On Holocaust Remembrance Day we Jews honor the memory of six million of our brethren, men, women and children who were brutally tortured and annihilated in prewar and wartime Europe. Rabbi Lawrence A. Hoffman, in his Sabbath Week column, “Blowing In The Wind” (April 26), has drawn an ill-conceived equivalency between what happened then and what is taking place on our southern border today. Those comparisons, too often made, trivialize and distort our own tragic history.
No group within Guatemala, Honduras or Nicaragua, difficult as conditions may be, has been targeted for death in a way that Jews were targeted in the 1930s and ’40s.
“Children on our borders are dangling in the wind,” Rabbi Hoffman writes. Images of children dragged across miles of treacherous terrain are heart-wrenching and painful to see, but many of these children are pawns, forcibly participating in a drama of corruption, their well-being and welfare ignored by unscrupulous adults. They are powerless, unwitting players in a tragedy that our overwhelmed and broken immigration system has helped to create. Until and unless our government sends a clear message that admission to the U.S. will be based strictly on adherence to law, these children will remain victims.
Rabbi Hoffman insists that we have moral obligations. That is undeniable, but let’s place the focus where it belongs. Let’s first provide for those who live within our own country’s borders, citizens whose needs are equally as pressing — homelessness in city streets, crime, the drug epidemic, issues like healthcare, unemployment. Efforts to address these problems may not be as politically expedient or as dramatic in their appeal as is the image of an outstretched arm welcoming untold numbers of strangers, but it is a moral obligation that is at least as compelling. Attention must be paid.
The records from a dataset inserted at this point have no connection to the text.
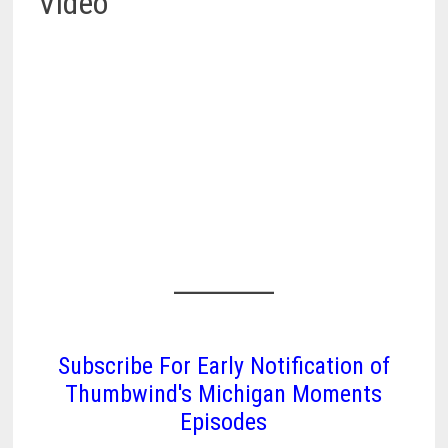
Video
Subscribe For Early Notification of
Thumbwind's Michigan Moments
Episodes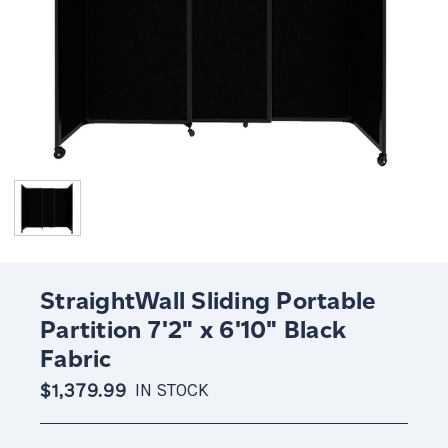
StraightWall Sliding Portable
Partition 7'2" x 6'10" Black
Fabric
$1,379.99
IN STOCK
It is time that those who serve in government prioritize their concerns and focus their efforts on serving the best interests of those whom they have been elected to represent. Until that happens, words of compassion, no matter how lyrically and lovingly expressed, no matter how well-meaning, cannot be seen as anything other than aimless thoughts that are simply, to borrow Rabbi Hoffman’s phrase, “blowing in the wind.”